This actually makes some sense. Those two (Stew/Foligno) create space for other players with their strong board work. Reinhart needs space to be able to use his vision. Last night it seemed like Gionta, Hodgson and Reinhart were all trying to be in the same place. While the F-G-S line had tons of space, but nobody to cash in.
Generally, I saw what you did of the F-G-S line. Except that I'd add the F portion seemed more invisible for his efforts (other than when tossing the puck from the o-zone corner back to the Sabre's goal line, sigh).
For the H-R-G line, I just saw nuttin'. A handful of duet passing, sure, but no actual clicking. Actually, "nuttin'" is too harsh, I saw each of them individually plug in the effort.
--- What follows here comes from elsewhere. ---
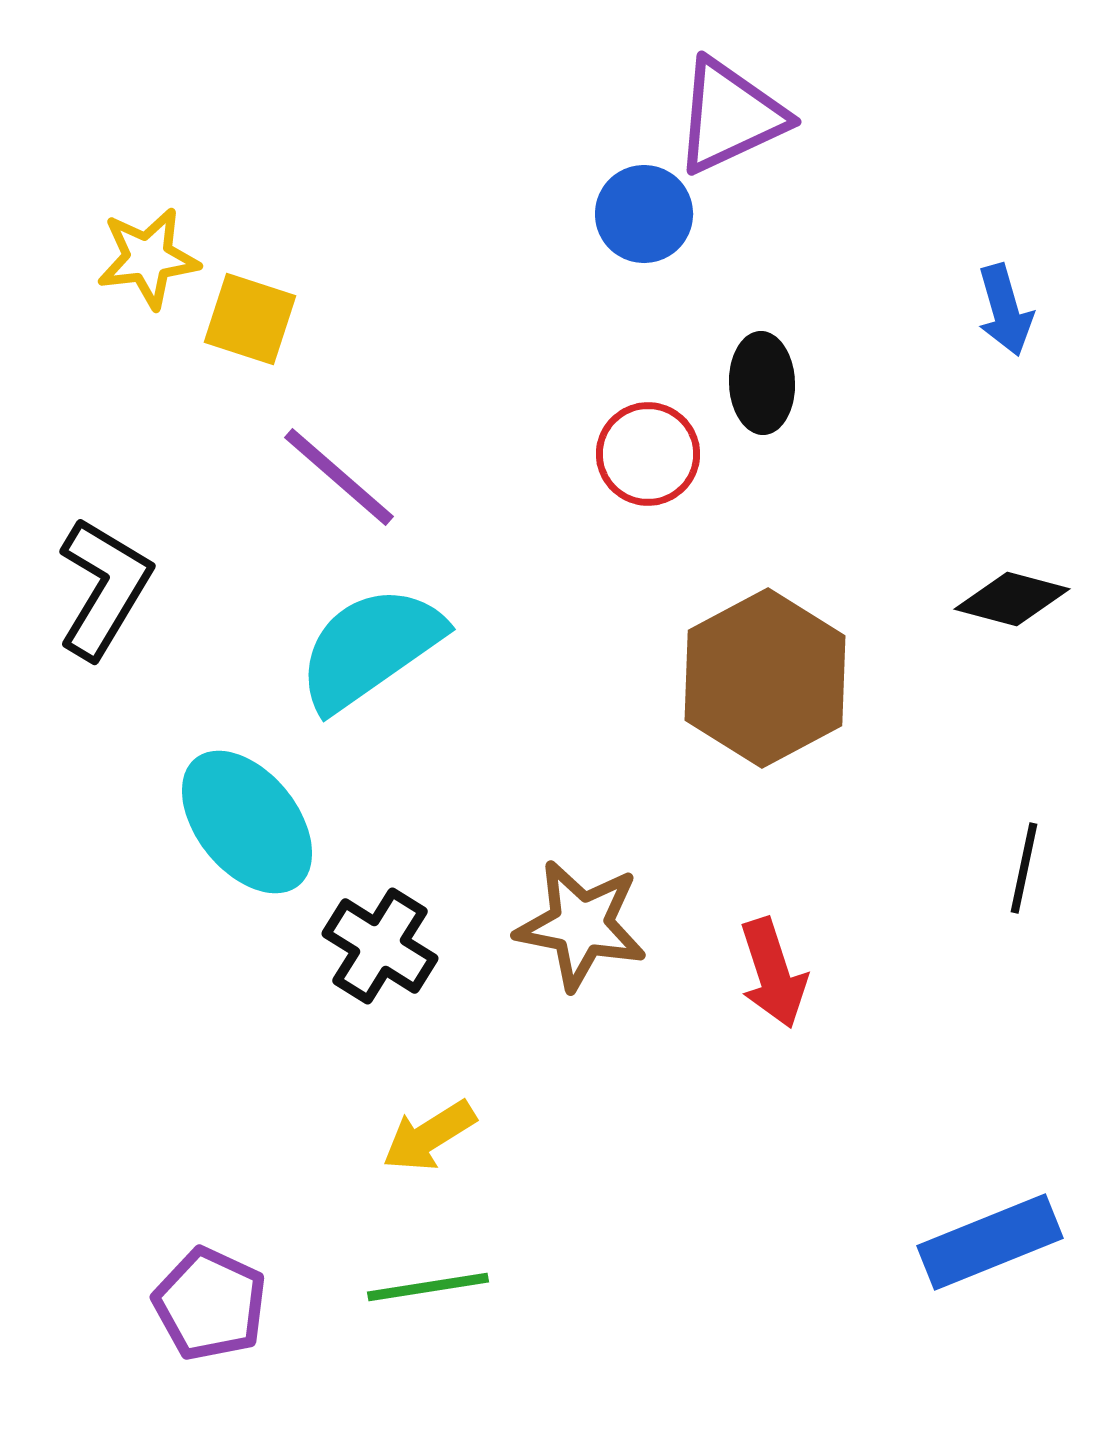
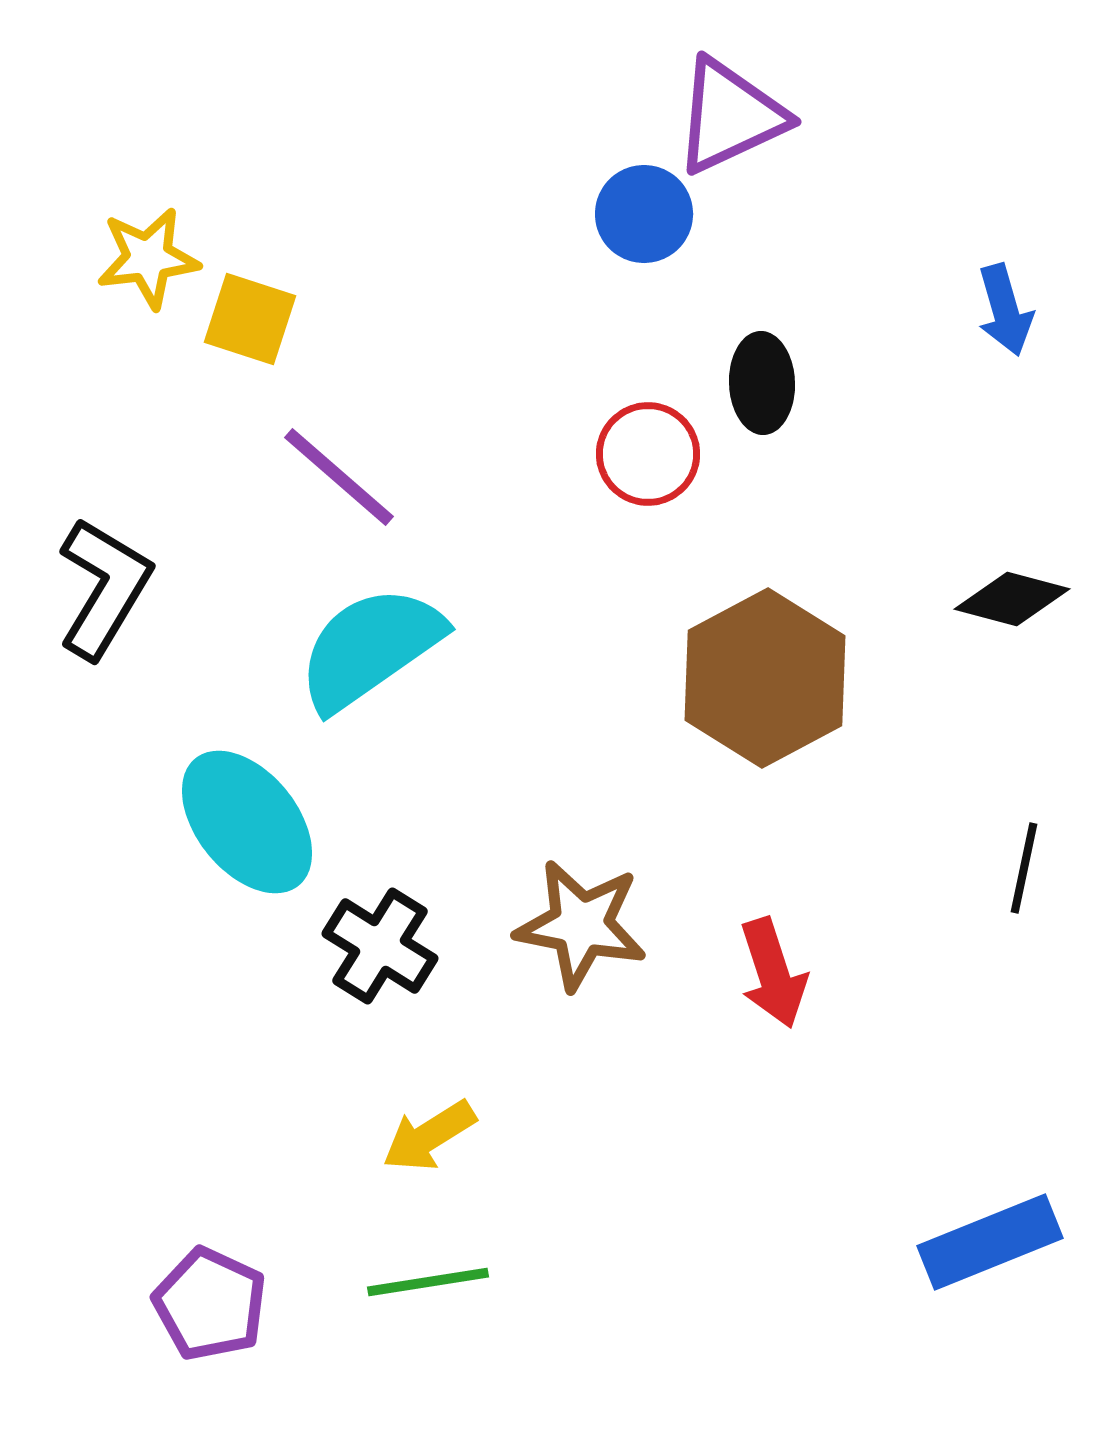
green line: moved 5 px up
Hodgson's hustles as first forward on the backcheck, Reinhart's willingness to engage in the defensive zone corners, Gionta trying for the shots...
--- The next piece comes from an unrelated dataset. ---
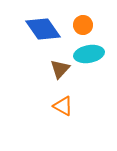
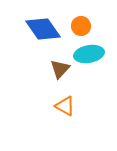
orange circle: moved 2 px left, 1 px down
orange triangle: moved 2 px right
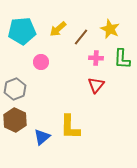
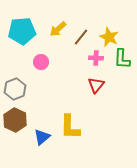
yellow star: moved 1 px left, 8 px down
But individual stuff mostly, and really I put it down to some combo of inexperience/confidence on the part of Reinhart. The kid seemed solid enough defensively, as if he felt more comfortable knowing what to do in his own zone, while his offensive play-making was virtually non-existent.
Moulson-Ennis-Stafford could also use a make-over. The trio is merely the default 1st line residue from last year, no better (and possibly worse on the d side of the game if stats are anything to go by) than was Moulson-Hodgson-whoever initially.
Personally I'd build the top 3 lines around the strongest play-makers, guys who have a knack for distributing the puck, and then given them a guy who either makes space or can carry with speed/grit, and another guy who finds the space and can shoot.